James Allardyce Campbell
    We mark the passing of James Campbell M.B.E. at the age of 83.  At the time of his death he resided at Montrose Avenue in New Providence.  He was originally from Arthur’s Town Cat Island and was named Allardyce after the Royal Governor who was visiting Cat Island at the time of his birth.  The island was then called San Salvador.  Mr. Campbell was one of those self-made men from a generation who had limited educational opportunities but rose through the ranks of the public service close to the top.  He was respected by all.  He is most fondly remembered as what was then called an Out Island Commissioner.  The quality of his accomplishments is reflected in the success of his children who themselves have taken their places as bankers, teachers, a lawyer and business executive, a doctor and a grandchild, Christian Campbell who is a Rhodes Scholar at Oxford University.  He is one of the old soldiers of the Valley from which Prime Minister Perry Christie and Foreign Minister Fred Mitchell hail.  He is the contemporary of the parents of both Mr. Christie and Mr. Mitchell.  He was very close to Mr. Mitchell’s mother.  The PM spoke at one of the memorials and the Foreign Minister attended the funeral.  Mr. Campbell is survived by his wife Doreen and his daughters, Nurse Mavis and Sharon Campbell, Janice and Christine Campbell; sons Franklyn, Christopher, Huel Jimmy, Lloyd, Bishop Anthony, Albert and Arthur and Dr. Winston.

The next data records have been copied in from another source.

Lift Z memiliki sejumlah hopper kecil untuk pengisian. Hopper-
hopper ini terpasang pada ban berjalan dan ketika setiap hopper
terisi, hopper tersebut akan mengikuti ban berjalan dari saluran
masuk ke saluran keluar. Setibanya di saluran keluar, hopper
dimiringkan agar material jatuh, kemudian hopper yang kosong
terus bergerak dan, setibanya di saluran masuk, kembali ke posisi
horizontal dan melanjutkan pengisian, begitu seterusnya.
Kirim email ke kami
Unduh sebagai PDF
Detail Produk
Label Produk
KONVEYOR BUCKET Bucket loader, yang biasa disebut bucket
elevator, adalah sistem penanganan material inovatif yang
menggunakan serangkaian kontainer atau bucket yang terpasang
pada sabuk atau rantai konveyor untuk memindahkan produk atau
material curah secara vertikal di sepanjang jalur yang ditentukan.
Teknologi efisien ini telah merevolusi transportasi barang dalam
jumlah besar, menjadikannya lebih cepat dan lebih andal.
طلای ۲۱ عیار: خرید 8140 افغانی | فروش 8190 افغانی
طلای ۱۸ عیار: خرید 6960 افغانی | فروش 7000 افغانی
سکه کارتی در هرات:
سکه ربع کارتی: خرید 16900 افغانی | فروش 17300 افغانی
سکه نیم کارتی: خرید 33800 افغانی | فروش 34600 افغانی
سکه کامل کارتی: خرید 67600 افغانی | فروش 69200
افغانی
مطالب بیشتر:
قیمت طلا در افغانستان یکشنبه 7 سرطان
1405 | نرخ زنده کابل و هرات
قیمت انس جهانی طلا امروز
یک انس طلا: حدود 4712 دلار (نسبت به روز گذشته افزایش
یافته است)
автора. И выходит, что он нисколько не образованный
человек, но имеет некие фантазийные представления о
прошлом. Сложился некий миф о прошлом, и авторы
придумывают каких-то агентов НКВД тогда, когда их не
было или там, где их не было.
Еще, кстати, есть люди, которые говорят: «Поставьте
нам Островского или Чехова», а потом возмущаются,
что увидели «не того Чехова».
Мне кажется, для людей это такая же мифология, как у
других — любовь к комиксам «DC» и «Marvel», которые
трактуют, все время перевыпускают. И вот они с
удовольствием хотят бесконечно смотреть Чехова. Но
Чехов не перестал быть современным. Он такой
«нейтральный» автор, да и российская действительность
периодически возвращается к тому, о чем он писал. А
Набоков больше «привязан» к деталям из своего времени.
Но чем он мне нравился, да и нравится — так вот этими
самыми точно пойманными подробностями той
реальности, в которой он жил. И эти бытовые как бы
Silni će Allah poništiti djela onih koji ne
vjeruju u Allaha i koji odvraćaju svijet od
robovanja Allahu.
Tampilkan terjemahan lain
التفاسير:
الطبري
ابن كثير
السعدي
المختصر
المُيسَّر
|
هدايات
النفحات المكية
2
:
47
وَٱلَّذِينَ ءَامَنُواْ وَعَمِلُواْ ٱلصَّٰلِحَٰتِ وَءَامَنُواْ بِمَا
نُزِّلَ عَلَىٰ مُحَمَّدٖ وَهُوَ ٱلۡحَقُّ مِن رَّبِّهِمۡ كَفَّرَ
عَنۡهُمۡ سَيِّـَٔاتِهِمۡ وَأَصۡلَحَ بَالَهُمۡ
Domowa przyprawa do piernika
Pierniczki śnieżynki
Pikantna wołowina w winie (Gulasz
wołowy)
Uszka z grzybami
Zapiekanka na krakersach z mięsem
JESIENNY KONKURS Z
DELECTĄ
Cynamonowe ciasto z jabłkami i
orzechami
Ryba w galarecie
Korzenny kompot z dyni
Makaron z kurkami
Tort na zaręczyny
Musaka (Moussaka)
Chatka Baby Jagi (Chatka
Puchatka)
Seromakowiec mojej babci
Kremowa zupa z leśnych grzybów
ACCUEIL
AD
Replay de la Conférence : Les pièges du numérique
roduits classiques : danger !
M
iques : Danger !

Lillian Gloria Weir-Coakley
    The Foreign Minister Fred Mitchell often tells the story of his Saturday life as a child: household chores in the morning, then on to the Southern Public Library, often a trip to the home of dentist Dr. Cleveland Eneas Sr. in between and then to the Capitol Theatre.  In the Southern Public Library was Lillian Coakley.  She had a kind voice and a kind word, a word of encouragement even as you brought the books back late.  The Southern Public Library put there during the Parliamentary term of the late Dr. C. R. Walker is forever associated in the mind of Mr. Mitchell with Lillian Coakley.  At the age of 77, she died last week.  Her funeral was held at the Wesley Methodist Church and she was buried in the Catholic Cemetery, Infant View Road, New Providence.  She was a mother to many, many similar children who can recount the same experiences at the Southern public Library.  May she rest in peace!


Joseph George Curtis
    Mr. Curtis was a well known figure around the Supreme Court as one of its senior clerks to Judges.  He was 63 when he died.  He was a resident of Bay Lily Drive, New Providence and formerly of Mangrove Cay, Andros.  He is survived by his wife Sylvia and children: Lenny, Julie, Patrick, Nikisha, Dr. Brendon and Warren Rodgers.
 


Lovenia Patricia “Peaches” Wilson
    This is the divorced wife of the late American comedian Flip Wilson.  Ms. Wilson was a dancer at the Cat and the Fiddle of the late Freddie Munnings.  As a dancer at the Cat and the Fiddle she met Flip Wilson and they married.  They were divorced some six months later.  Mrs. Wilson was a well known personality in Nassau.   She is survived by her children Wayne ‘Butch’ Munnings and Angela Munnings-Nottage.  She was buried on Saturday 27 July.  At the time of her death Ms. Wilson was a resident of Kennedy Subdivision but she came from Taits, Long Island.
 
 

B.S. NOTES FROM GENEVA’S FREEPORT… PLUS
In this new format, the former News From Grand Bahama is renamed as above.  This signifies the initials of our senior correspondent from the nation’s second city, with the ‘plus’ for the many other sources from whom contributions are accepted. Ed.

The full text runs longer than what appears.